The town during the ‘circuit breaker’ was as quiet as it had been under lockdown.
Monday, October 26. 8.00 am: I’d dreamt that I was sat on a train going north, nursing a large crusty loaf, an oven-ready chicken, and an enormous bag of chips. 8.00 am: A communion. 8.30 am: I forwarded emails, confirmed tutorials, and set myself up in the study. Everyday is admin day, but Monday is particularly so. I would weave my research in between the irksome and routine stuff. Following-on from Saturday’s ‘awakening’, I re-read Jones’s A Geographical … , along with my research notes from 2002, searching primarily for references to early industry in Wales and signs of God’s wrath (as he saw them) in the landscape.
Emails landed and were dispatched, punctuating my reading and writing. I, first, source read the text without my notes and, in doing so, discovered images and possibilities to which I’d not before been attuned. For example, this strange anecdote:
A man of this Parish who worked at the Coal Mine in Rhase yr Glo, going into one of the Pits which had not been worked some past time, found there a number of Swallows seemingly dead, hanging by their Bills which they had thrust into the Clay roof of the Pit. Being therefore breathless in their sleeping state.

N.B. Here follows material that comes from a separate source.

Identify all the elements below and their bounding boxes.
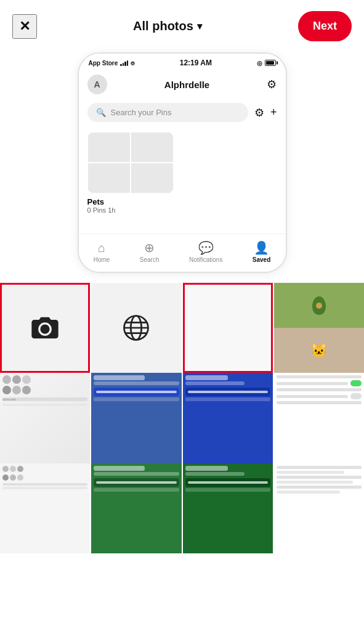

The more I read about the valley in South Wales where I’d grown up, the more I desired to return and wander those mountain paths that Jones had once walked.
12.30 pm: I read my notes. There’s an account of aerial angelic singing that I’ve not been able to trace. I’d always attributed it to Jones. Perhaps I’m wrong. 1.30 pm: In the studio, where I reviewed Saturday’s endeavours. ‘The Crucifiction (Skirrid)’ [working title] was radically edited to an essence in order to highlight the ‘choral’ voices. I wanted to evoke the sound of the Skirrid mountainside been torn as a consequence of the earthquake caused by the Crucifixion. To get anywhere near to it required, first, making a tube of thick paper. The shape created a resonance chamber that amplified the act of tearing. I, then, processed the recording in much the same way as I had done the bathtub splash for ‘Such a Noise as If All About Was Going to Pieces’, but without slowing down the capture. Time would tell whether the artefact would be included in the final mix.
4.15 pm: I read through the notes and quotes that I’d written during the morning, before taking advantage of the late-afternoon weather. As I was running down Llanbadarn Road towards the Vicarage Field, a young woman was walking towards me. Without looking back, she crossed the road slowly and at a diagonal as, unbeknown to her, an ambulance was proceeding at speed towards her. It missed her by just a few feet. The woman continued to walk slowly to the other side of the road, as though nothing untoward had happened. I was astonished! Not least because, during my exercise yesterday I’d had the wicked thought that if you were to get run over, then an ambulance ought to be the preferred vehicle … for obvious reasons.
7.30 pm: I began thinking through the electronic paraphernalia that I’d need to pull-off tomorrow’s simultaneous online/face-to-face delivery of Vocational Practice. (‘You’re completely bonkers, John!’) Then, on with a review of the afternoon’s accomplishments.